ASSIGNMENT -
Whatever lies between the line that holds "For every named" and the final line of the records below, both included, should be repeated exactly; leave out the pictures and add nothing.

SOURCE DATA -

***

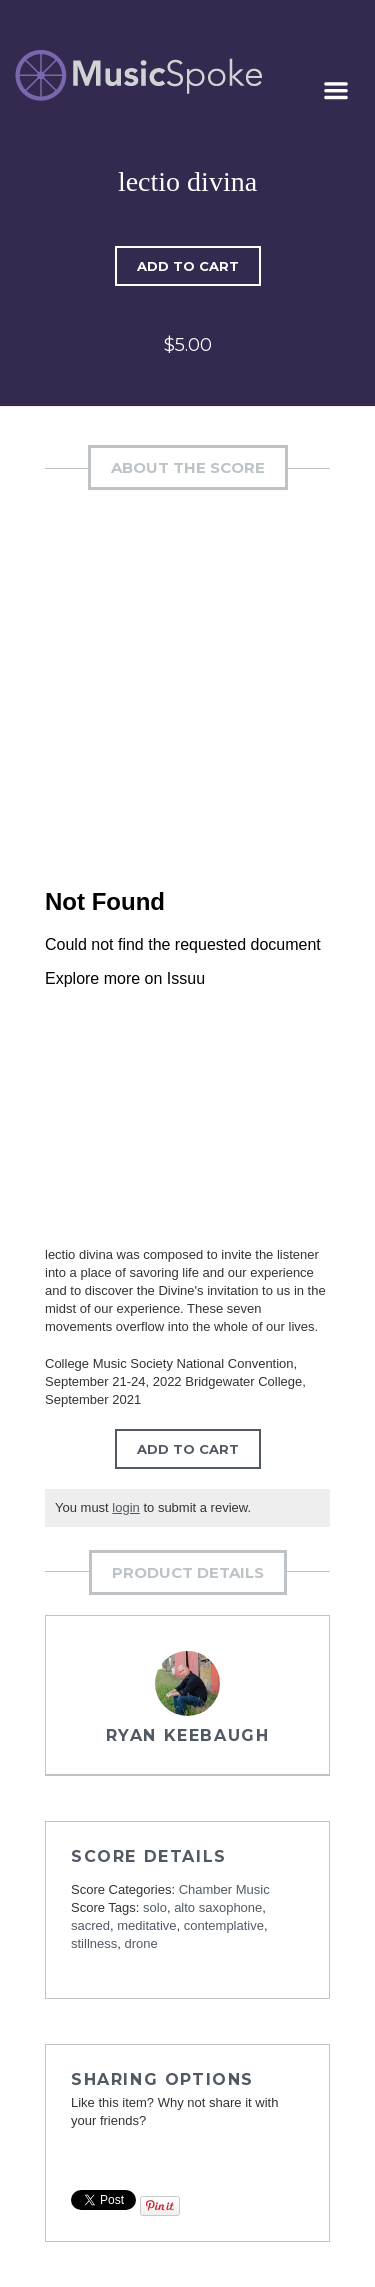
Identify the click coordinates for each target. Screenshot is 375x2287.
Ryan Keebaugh (188, 1735)
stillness (94, 1943)
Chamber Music (224, 1889)
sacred (90, 1925)
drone (140, 1943)
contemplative (224, 1925)
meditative (146, 1925)
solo (155, 1907)
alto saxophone (218, 1907)
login (125, 1507)
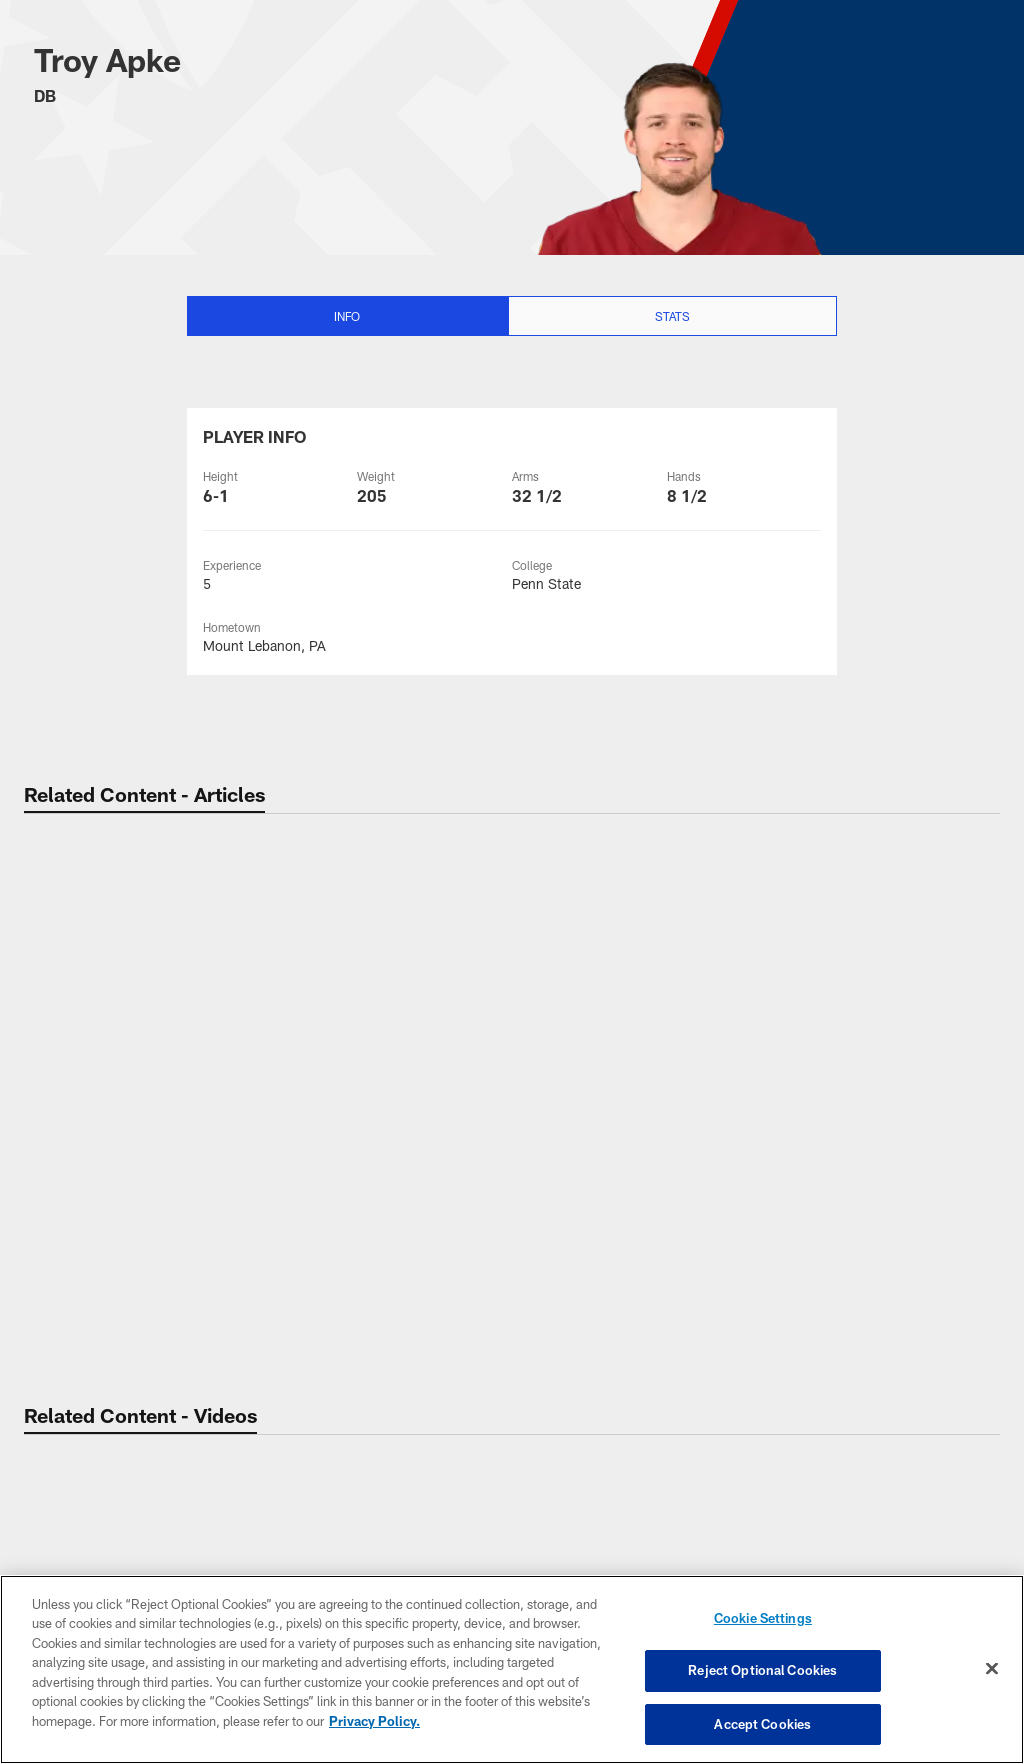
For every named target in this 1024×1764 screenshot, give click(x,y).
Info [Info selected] (347, 316)
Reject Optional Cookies (762, 1671)
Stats (672, 316)
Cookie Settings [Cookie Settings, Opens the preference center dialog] (763, 1620)
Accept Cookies (762, 1722)
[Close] (992, 1669)
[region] (512, 1670)
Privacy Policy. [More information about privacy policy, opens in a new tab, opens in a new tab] (374, 1722)
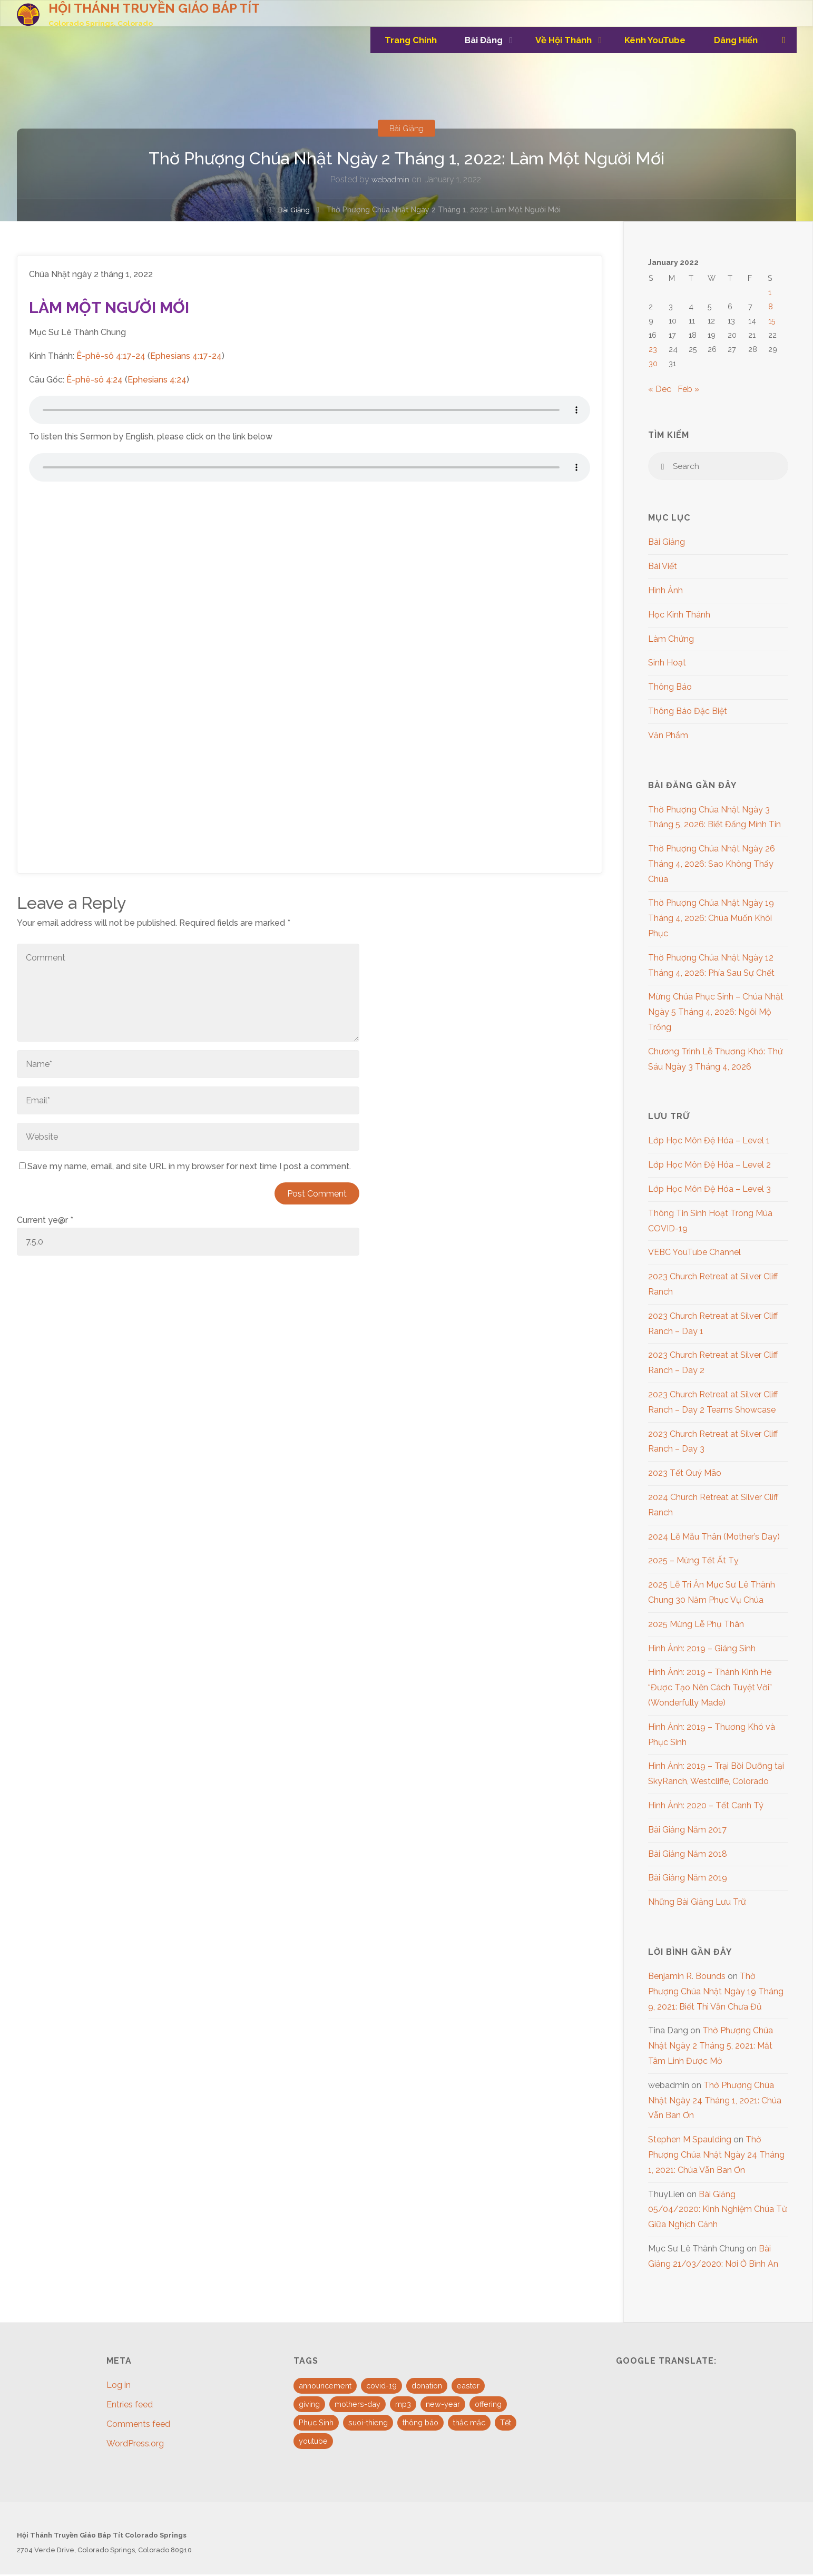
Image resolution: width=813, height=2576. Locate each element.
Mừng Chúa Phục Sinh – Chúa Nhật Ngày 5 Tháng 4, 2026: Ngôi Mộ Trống (715, 1013)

***

RESPONSE -
For every named target in this 1024×1764 screenshot, give click(x,y).
Info [Info selected] (347, 316)
Reject Optional Cookies (762, 1671)
Stats (672, 316)
Cookie Settings [Cookie Settings, Opens the preference center dialog] (763, 1620)
Accept Cookies (762, 1722)
[Close] (992, 1669)
[region] (512, 1670)
Privacy Policy. [More information about privacy policy, opens in a new tab, opens in a new tab] (374, 1722)
Image resolution: width=813, height=2576. Locate each element.
Mừng Chúa Phục Sinh – Chúa Nhật Ngày 5 Tháng 4, 2026: Ngôi Mộ Trống (715, 1013)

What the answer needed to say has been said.